• BRIEF: All lines from the top of the records below through the line holding "лучами яркого солнца;", and only those, should be printed exactly, minus the pictures.

• DATASET CONTENT:
=== Section Start ===

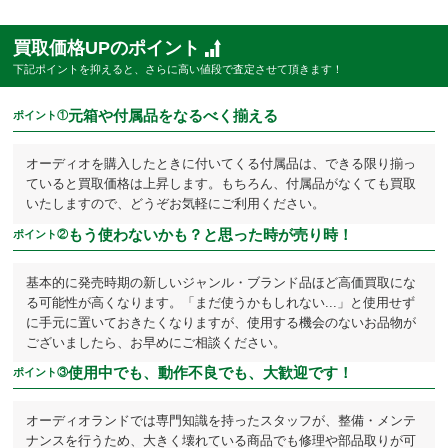
買取価格UPのポイント
下記ポイントを抑えると、さらに高い値段で査定させて頂きます！
元箱や付属品をなるべく揃える
ポイント①
オーディオを購入したときに付いてくる付属品は、できる限り揃っ
ていると買取価格は上昇します。もちろん、付属品がなくても買取
いたしますので、どうぞお気軽にご利用ください。
もう使わないかも？と思った時が売り時！
ポイント②
基本的に発売時期の新しいジャンル・ブランド品ほど高価買取にな
る可能性が高くなります。「まだ使うかもしれない...」と使用せず
に手元に置いておきたくなりますが、使用する機会のないお品物が
ございましたら、お早めにご相談ください。
使用中でも、動作不良でも、大歓迎です！
ポイント③
オーディオランドでは専門知識を持ったスタッフが、整備・メンテ
ナンスを行うため、大きく壊れている商品でも修理や部品取りが可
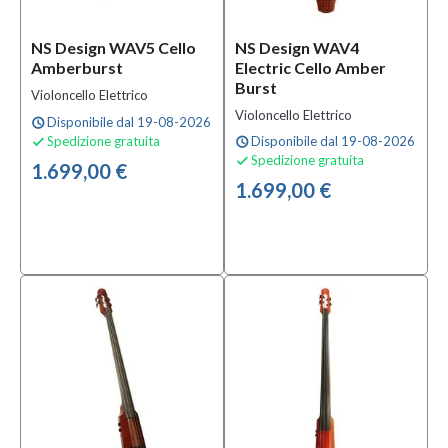
NS Design WAV5 Cello
NS Design WAV4
Amberburst
Electric Cello Amber
Burst
Violoncello Elettrico
Violoncello Elettrico
Disponibile dal 19-08-2026
schedule
Spedizione gratuita
Disponibile dal 19-08-2026

schedule
Spedizione gratuita

1.699,00 €
1.699,00 €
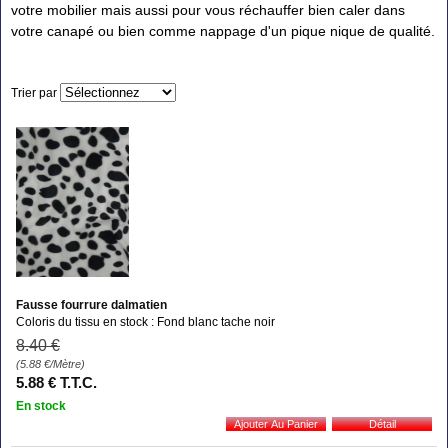
votre mobilier mais aussi pour vous réchauffer bien caler dans
votre canapé ou bien comme nappage d'un pique nique de qualité.
Trier par
Fausse fourrure dalmatien
Coloris du tissu en stock : Fond blanc tache noir
8
.40
€
(5.88
€
/Mètre)
5
.88
€
T.T.C.
En stock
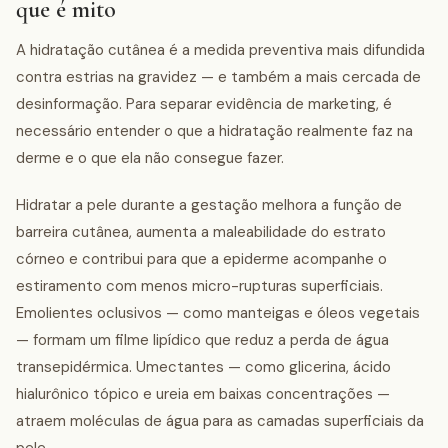
que é mito
A hidratação cutânea é a medida preventiva mais difundida
contra estrias na gravidez — e também a mais cercada de
desinformação. Para separar evidência de marketing, é
necessário entender o que a hidratação realmente faz na
derme e o que ela não consegue fazer.
Hidratar a pele durante a gestação melhora a função de
barreira cutânea, aumenta a maleabilidade do estrato
córneo e contribui para que a epiderme acompanhe o
estiramento com menos micro-rupturas superficiais.
Emolientes oclusivos — como manteigas e óleos vegetais
— formam um filme lipídico que reduz a perda de água
transepidérmica. Umectantes — como glicerina, ácido
hialurônico tópico e ureia em baixas concentrações —
atraem moléculas de água para as camadas superficiais da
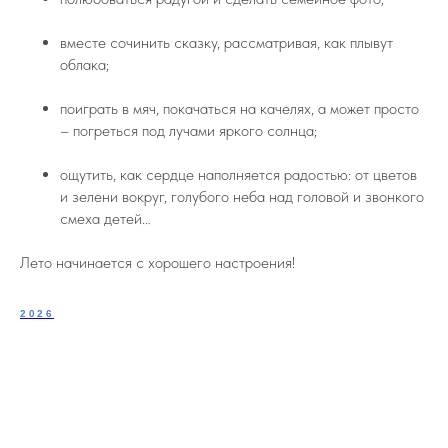
вместе сочинить сказку, рассматривая, как плывут
облака;
поиграть в мяч, покачаться на качелях, а может просто
– погреться под лучами яркого солнца;
ощутить, как сердце наполняется радостью: от цветов
и зелени вокруг, голубого неба над головой и звонкого
смеха детей…
Лето начинается с хорошего настроения!
2026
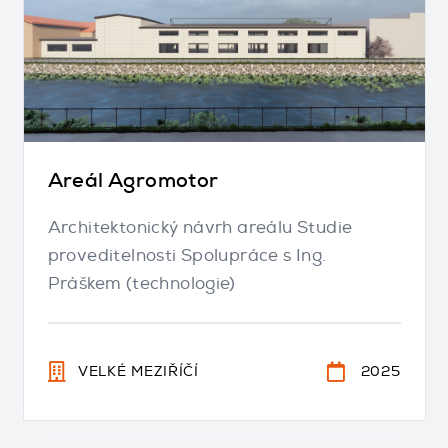
Areál Agromotor
Architektonický návrh areálu Studie
proveditelnosti Spolupráce s Ing.
Práškem (technologie)
VELKÉ MEZIŘÍČÍ
2025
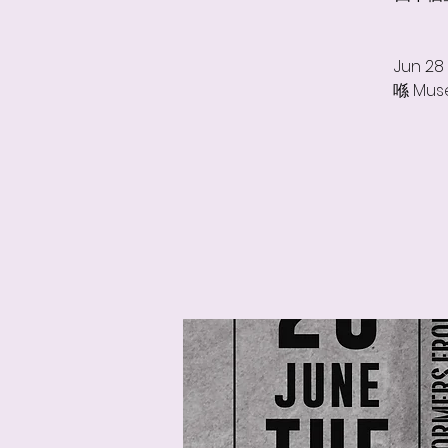
Jun 2
喺 Muse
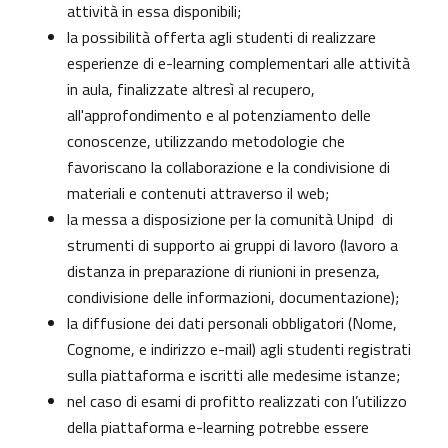
attività in essa disponibili;
la possibilità offerta agli studenti di realizzare
esperienze di e-learning complementari alle attività
in aula, finalizzate altresì al recupero,
all'approfondimento e al potenziamento delle
conoscenze, utilizzando metodologie che
favoriscano la collaborazione e la condivisione di
materiali e contenuti attraverso il web;
la messa a disposizione per la comunità Unipd di
strumenti di supporto ai gruppi di lavoro (lavoro a
distanza in preparazione di riunioni in presenza,
condivisione delle informazioni, documentazione);
la diffusione dei dati personali obbligatori (Nome,
Cognome, e indirizzo e-mail) agli studenti registrati
sulla piattaforma e iscritti alle medesime istanze;
nel caso di esami di profitto realizzati con l’utilizzo
della piattaforma e-learning potrebbe essere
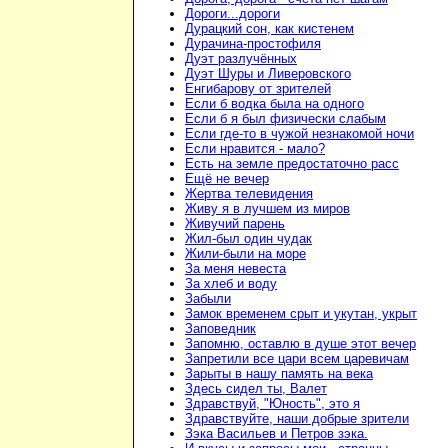
Дороги...дороги
Дурацкий сон, как кистенем
Дурачина-простофиля
Дуэт разлучённых
Дуэт Шуры и Ливеровского
Енгибарову от зрителей
Если б водка была на одного
Если б я был физически слабым
Если где-то в чужой незнакомой ночи
Если нравится - мало?
Есть на земле предостаточно расс
Ещё не вечер
Жертва телевидения
Живу я в лучшем из миров
Живучий парень
Жил-был один чудак
Жили-были на море
За меня невеста
За хлеб и воду
Забыли
Замок временем срыт и укутан, укрыт
Заповедник
Запомню, оставлю в душе этот вечер
Запретили все цари всем царевичам
Зарыты в нашу память на века
Здесь сидел ты, Валет
Здравствуй, "Юность", это я
Здравствуйте, наши добрые зрители
Зэка Васильев и Петров зэка.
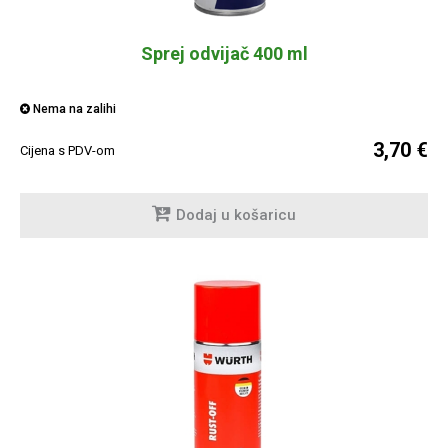
Sprej odvijač 400 ml
Nema na zalihi
3,70 €
Cijena s PDV-om
Dodaj u košaricu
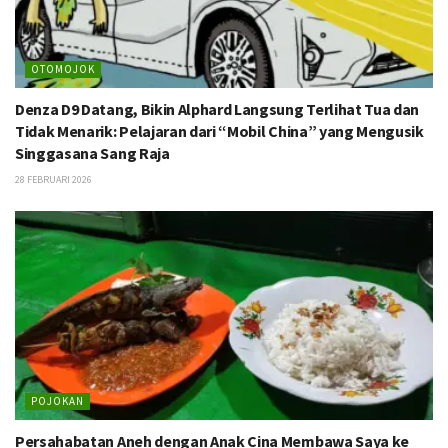
OTOMOJOK
Denza D9 Datang, Bikin Alphard Langsung Terlihat Tua dan
Tidak Menarik: Pelajaran dari “Mobil China” yang Mengusik
Singgasana Sang Raja
28 FEBRUARI 2026
POJOKAN
Persahabatan Aneh dengan Anak Cina Membawa Saya ke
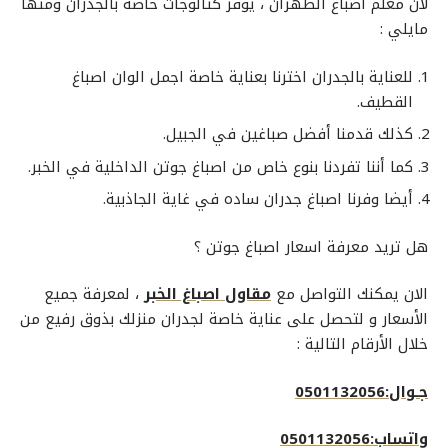
لأن
معلم اصباغ
الظهران
، يوفر كتالوجات خاصه بالجدران ومنها
مايلي :
للعناية بالجدران اخترنا بعناية خاصة اجمل
الوان اصباغ
القطيف
.
كذلك قدمنا
أفضل صباغين
في الجبيل.
كما أننا تفردنا بنوع خاص من
اصباغ جوتن الداخلية
في الخبر.
أيضا وفرنا
اصباغ جدران ساده
في غاية الجاذبية.
هل تريد معرفة
اسعار اصباغ جوتن
؟
الان يمكنك التواصل مع
مقاول اصباغ الخبر
، لمعرفة جميع
الأسعار و لتحصل على عناية خاصة لجدران منزلك بذوق رفيع من
خلال الأرقام التالية :
جـوال:0501132056
واتساب:0501132056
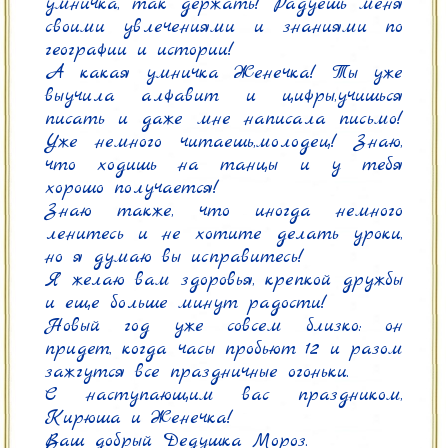
умничка, так держать! Радуешь меня 
своими увлечениями и знаниями по 
географии и истории!

А какая умничка Женечка! Ты уже 
выучила алфавит и цифры,учишься 
писать и даже мне написала письмо! 
Уже немного читаешь,молодец! Знаю, 
что ходишь на танцы и у тебя 
хорошо получается!

Знаю также, что иногда немного 
ленитесь и не хотите делать уроки, 
но я думаю вы исправитесь!

Я желаю вам здоровья, крепкой дружбы 
и еще больше минут радости!

Новый год уже совсем близко: он 
придет, когда часы пробьют 12 и разом 
зажгутся все праздничные огоньки.

С наступающим вас праздником, 
Кирюша и Женечка!

Ваш добрый Дедушка Мороз.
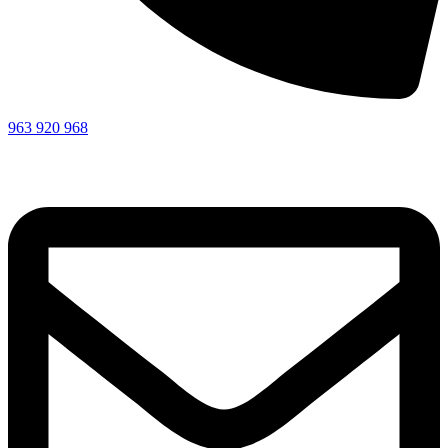
963 920 968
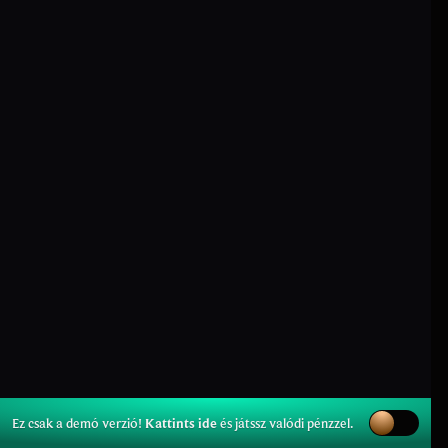
Ez csak a demó verzió!
Kattints ide
és játssz valódi pénzzel.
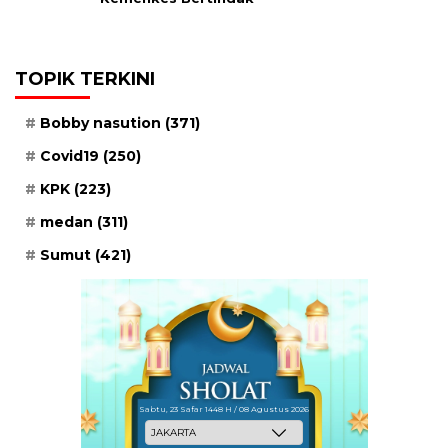
TOPIK TERKINI
Bobby nasution
(371)
Covid19
(250)
KPK
(223)
medan
(311)
Sumut
(421)
Sabtu, 23 Safar 1448 H / 08 Agustus 2026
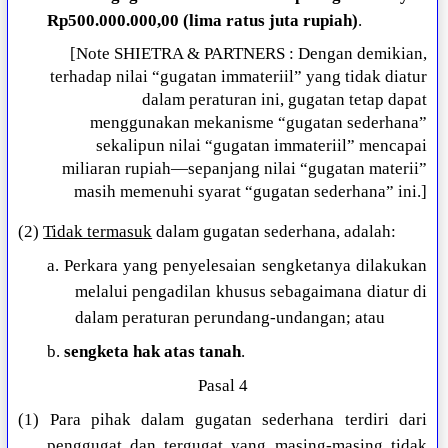
Rp500.000.000,00 (lima ratus juta rupiah)
.
[Note SHIETRA & PARTNERS : Dengan demikian,
terhadap nilai “gugatan immateriil” yang tidak diatur
dalam peraturan ini, gugatan tetap dapat
menggunakan mekanisme “gugatan sederhana”
sekalipun nilai “gugatan immateriil” mencapai
miliaran rupiah—sepanjang nilai “gugatan materii”
masih memenuhi syarat “gugatan sederhana” ini.]
(2)
Tidak termasuk
dalam gugatan sederhana, adalah:
a. Perkara yang penyelesaian sengketanya dilakukan
melalui pengadilan khusus sebagaimana diatur di
dalam peraturan perundang-undangan; atau
b.
sengketa hak atas tanah
.
Pasal 4
(1) Para pihak dalam gugatan sederhana terdiri dari
penggugat dan tergugat yang masing-masing tidak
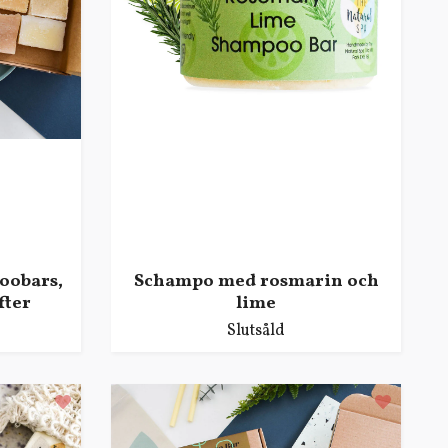
oobars,
Schampo med rosmarin och
fter
lime
Slutsåld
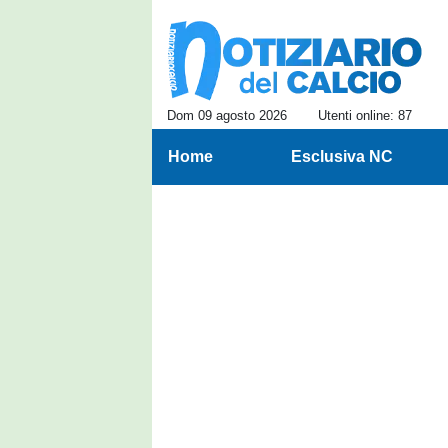
Dom 09 agosto 2026
Utenti online: 87
Home
Esclusiva NC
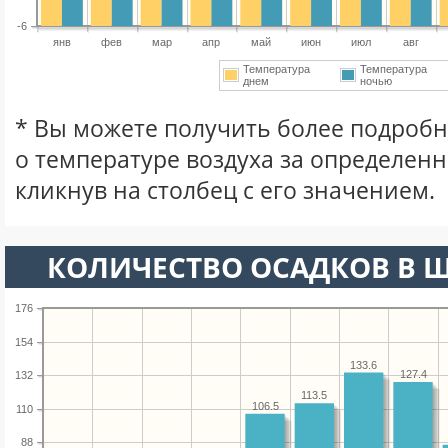
-6
янв
фев
мар
апр
май
июн
июл
авг
Температура
Температура
днем
ночью
* Вы можете получить более подро
о температуре воздуха за определен
кликнув на столбец с его значением.
КОЛИЧЕСТВО ОСАДКОВ В 
176
154
133.6
127.4
132
113.5
106.5
110
88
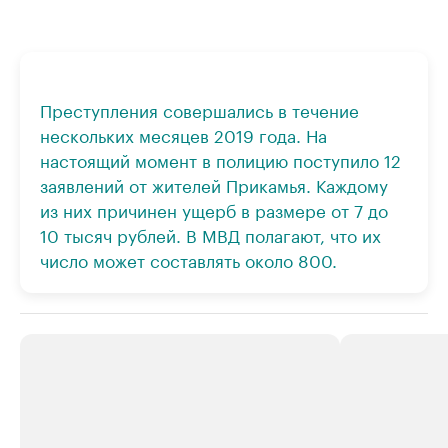
Преступления совершались в течение
нескольких месяцев 2019 года. На
настоящий момент в полицию поступило 12
заявлений от жителей Прикамья. Каждому
из них причинен ущерб в размере от 7 до
10 тысяч рублей. В МВД полагают, что их
число может составлять около 800.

=== Section End ===

• RESULT OF THE EXERCISE:
買取価格UPのポイント
下記ポイントを抑えると、さらに高い値段で査定させて頂きます！
元箱や付属品をなるべく揃える
ポイント①
オーディオを購入したときに付いてくる付属品は、できる限り揃っ
ていると買取価格は上昇します。もちろん、付属品がなくても買取
いたしますので、どうぞお気軽にご利用ください。
もう使わないかも？と思った時が売り時！
ポイント②
基本的に発売時期の新しいジャンル・ブランド品ほど高価買取にな
る可能性が高くなります。「まだ使うかもしれない...」と使用せず
に手元に置いておきたくなりますが、使用する機会のないお品物が
ございましたら、お早めにご相談ください。
使用中でも、動作不良でも、大歓迎です！
ポイント③
オーディオランドでは専門知識を持ったスタッフが、整備・メンテ
ナンスを行うため、大きく壊れている商品でも修理や部品取りが可
NS Design WAV5 Cello
NS Design WAV4
Amberburst
Electric Cello Amber
Burst
Violoncello Elettrico
Violoncello Elettrico
Disponibile dal 19-08-2026
schedule
Spedizione gratuita
Disponibile dal 19-08-2026

schedule
Spedizione gratuita

1.699,00 €
1.699,00 €
votre mobilier mais aussi pour vous réchauffer bien caler dans
votre canapé ou bien comme nappage d'un pique nique de qualité.
Trier par
Fausse fourrure dalmatien
Coloris du tissu en stock : Fond blanc tache noir
8
.40
€
(5.88
€
/Mètre)
5
.88
€
T.T.C.
En stock
que é mito
A hidratação cutânea é a medida preventiva mais difundida
contra estrias na gravidez — e também a mais cercada de
desinformação. Para separar evidência de marketing, é
necessário entender o que a hidratação realmente faz na
derme e o que ela não consegue fazer.
Hidratar a pele durante a gestação melhora a função de
barreira cutânea, aumenta a maleabilidade do estrato
córneo e contribui para que a epiderme acompanhe o
estiramento com menos micro-rupturas superficiais.
Emolientes oclusivos — como manteigas e óleos vegetais
— formam um filme lipídico que reduz a perda de água
transepidérmica. Umectantes — como glicerina, ácido
hialurônico tópico e ureia em baixas concentrações —
atraem moléculas de água para as camadas superficiais da
вместе сочинить сказку, рассматривая, как плывут
облака;
поиграть в мяч, покачаться на качелях, а может просто
– погреться под лучами яркого солнца;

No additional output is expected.